[Stored items from a collection]
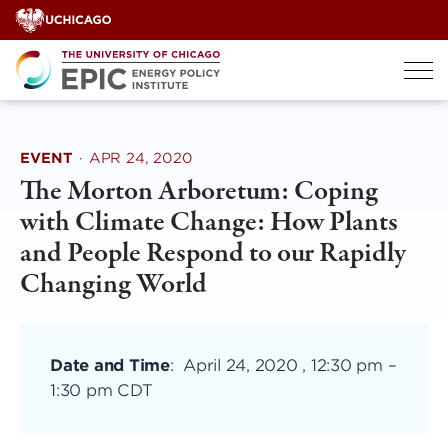
Skip
to
content
EVENT
·
APR 24, 2020
The Morton Arboretum: Coping
with Climate Change: How Plants
and People Respond to our Rapidly
Changing World
Date and Time
:
April 24, 2020 , 12:30 pm
–
1:30 pm CDT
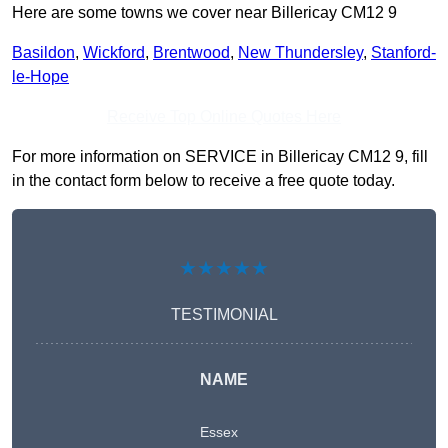
Here are some towns we cover near Billericay CM12 9
Basildon
,
Wickford
,
Brentwood
,
New Thundersley
,
Stanford-
le-Hope
Receive Top Online Quotes Here
For more information on SERVICE in Billericay CM12 9, fill
in the contact form below to receive a free quote today.
★★★★★
TESTIMONIAL
NAME
Essex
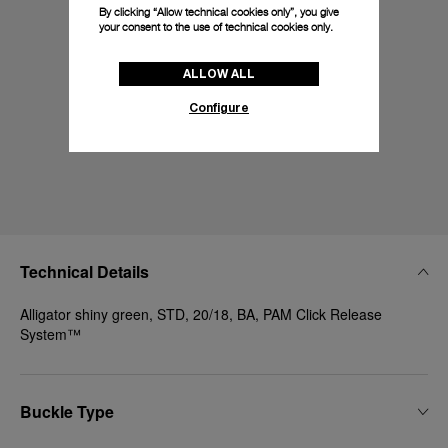
By clicking “Allow technical cookies only”, you give
your consent to the use of technical cookies only.
ALLOW ALL
Configure
Technical Details
Alligator shiny green, STD, 20/18, BA, PAM Click Release
System™
Buckle Type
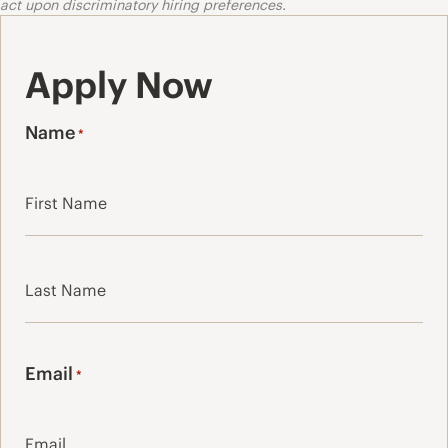
act upon discriminatory hiring preferences.
Apply Now
Name
*
First
Last
Email
*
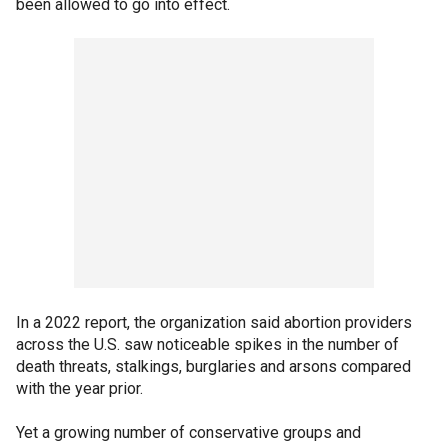
been allowed to go into effect.
In a 2022 report, the organization said abortion providers
across the U.S. saw noticeable spikes in the number of
death threats, stalkings, burglaries and arsons compared
with the year prior.
Yet a growing number of conservative groups and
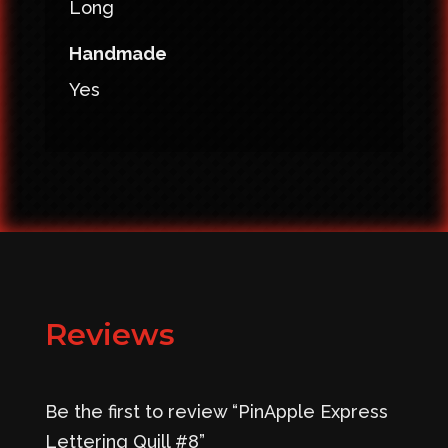
Long
Handmade
Yes
Reviews
Be the first to review “PinApple Express
Lettering Quill #8”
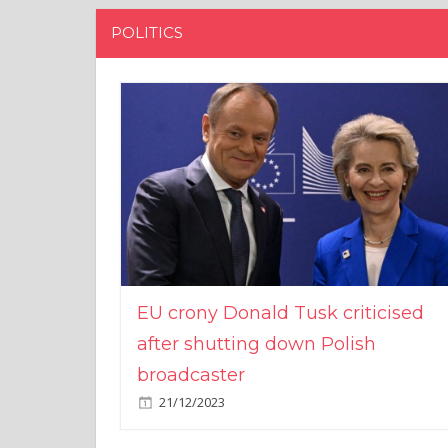
POLITICS
EU crony Donald Tusk criticised
after shutting down Polish
broadcaster
21/12/2023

Directions for this task: Restate word for word only the lines from where the entries begin through the one with "broadcaster"; omit the pictures.

Answer below:
Skip
to
content
EVENT
·
APR 24, 2020
The Morton Arboretum: Coping
with Climate Change: How Plants
and People Respond to our Rapidly
Changing World
Date and Time
:
April 24, 2020 , 12:30 pm
–
1:30 pm CDT
Here are some towns we cover near Billericay CM12 9
Basildon
,
Wickford
,
Brentwood
,
New Thundersley
,
Stanford-
le-Hope
Receive Top Online Quotes Here
For more information on SERVICE in Billericay CM12 9, fill
in the contact form below to receive a free quote today.
★★★★★
TESTIMONIAL
NAME
Essex
By clicking “Allow technical cookies only”, you give
your consent to the use of technical cookies only.
ALLOW ALL
Configure
Technical Details
Alligator shiny green, STD, 20/18, BA, PAM Click Release
System™
Buckle Type
act upon discriminatory hiring preferences.
Apply Now
Name
*
First
Last
Email
*
been allowed to go into effect.
In a 2022 report, the organization said abortion providers
across the U.S. saw noticeable spikes in the number of
death threats, stalkings, burglaries and arsons compared
with the year prior.
Yet a growing number of conservative groups and
Long
Handmade
Yes
Reviews
Be the first to review “PinApple Express
Lettering Quill #8”
POLITICS
EU crony Donald Tusk criticised
after shutting down Polish
broadcaster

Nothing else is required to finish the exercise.